Restate word for word the lines of the records below, starting at the line that contains "бананового молока содержит" and ending at the line that contains "внимательны к своему здоровью.", with both of those lines included and nothing else.

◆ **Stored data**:
□ □ □

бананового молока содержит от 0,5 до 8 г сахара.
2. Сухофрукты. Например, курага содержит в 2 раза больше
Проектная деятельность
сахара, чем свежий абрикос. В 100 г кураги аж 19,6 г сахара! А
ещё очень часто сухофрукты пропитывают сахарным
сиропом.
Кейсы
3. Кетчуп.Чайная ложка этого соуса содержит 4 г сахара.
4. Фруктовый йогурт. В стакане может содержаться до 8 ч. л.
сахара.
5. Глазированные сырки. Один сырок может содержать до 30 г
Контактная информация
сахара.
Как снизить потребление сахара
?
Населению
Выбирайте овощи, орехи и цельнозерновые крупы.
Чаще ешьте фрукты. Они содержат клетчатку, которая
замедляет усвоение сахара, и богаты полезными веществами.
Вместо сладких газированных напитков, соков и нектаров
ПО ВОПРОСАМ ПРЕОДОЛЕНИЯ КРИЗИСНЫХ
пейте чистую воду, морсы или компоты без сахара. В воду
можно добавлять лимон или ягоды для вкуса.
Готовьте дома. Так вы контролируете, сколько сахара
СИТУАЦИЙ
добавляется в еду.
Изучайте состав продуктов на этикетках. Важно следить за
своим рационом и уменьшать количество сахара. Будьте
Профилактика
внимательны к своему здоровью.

□ □ □

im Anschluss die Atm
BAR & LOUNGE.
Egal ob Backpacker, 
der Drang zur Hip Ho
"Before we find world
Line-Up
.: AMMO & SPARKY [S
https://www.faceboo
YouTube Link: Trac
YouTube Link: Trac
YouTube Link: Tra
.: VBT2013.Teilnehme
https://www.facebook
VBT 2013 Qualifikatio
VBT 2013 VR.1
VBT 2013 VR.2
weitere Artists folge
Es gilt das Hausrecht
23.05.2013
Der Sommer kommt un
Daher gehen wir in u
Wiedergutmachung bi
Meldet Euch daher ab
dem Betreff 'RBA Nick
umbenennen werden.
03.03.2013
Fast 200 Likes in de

□ □ □

◆ **WRITTEN RESPONSE**:
бананового молока содержит от 0,5 до 8 г сахара.
2. Сухофрукты. Например, курага содержит в 2 раза больше
Проектная деятельность
сахара, чем свежий абрикос. В 100 г кураги аж 19,6 г сахара! А
ещё очень часто сухофрукты пропитывают сахарным
сиропом.
Кейсы
3. Кетчуп.Чайная ложка этого соуса содержит 4 г сахара.
4. Фруктовый йогурт. В стакане может содержаться до 8 ч. л.
сахара.
5. Глазированные сырки. Один сырок может содержать до 30 г
Контактная информация
сахара.
Как снизить потребление сахара
?
Населению
Выбирайте овощи, орехи и цельнозерновые крупы.
Чаще ешьте фрукты. Они содержат клетчатку, которая
замедляет усвоение сахара, и богаты полезными веществами.
Вместо сладких газированных напитков, соков и нектаров
ПО ВОПРОСАМ ПРЕОДОЛЕНИЯ КРИЗИСНЫХ
пейте чистую воду, морсы или компоты без сахара. В воду
можно добавлять лимон или ягоды для вкуса.
Готовьте дома. Так вы контролируете, сколько сахара
СИТУАЦИЙ
добавляется в еду.
Изучайте состав продуктов на этикетках. Важно следить за
своим рационом и уменьшать количество сахара. Будьте
Профилактика
внимательны к своему здоровью.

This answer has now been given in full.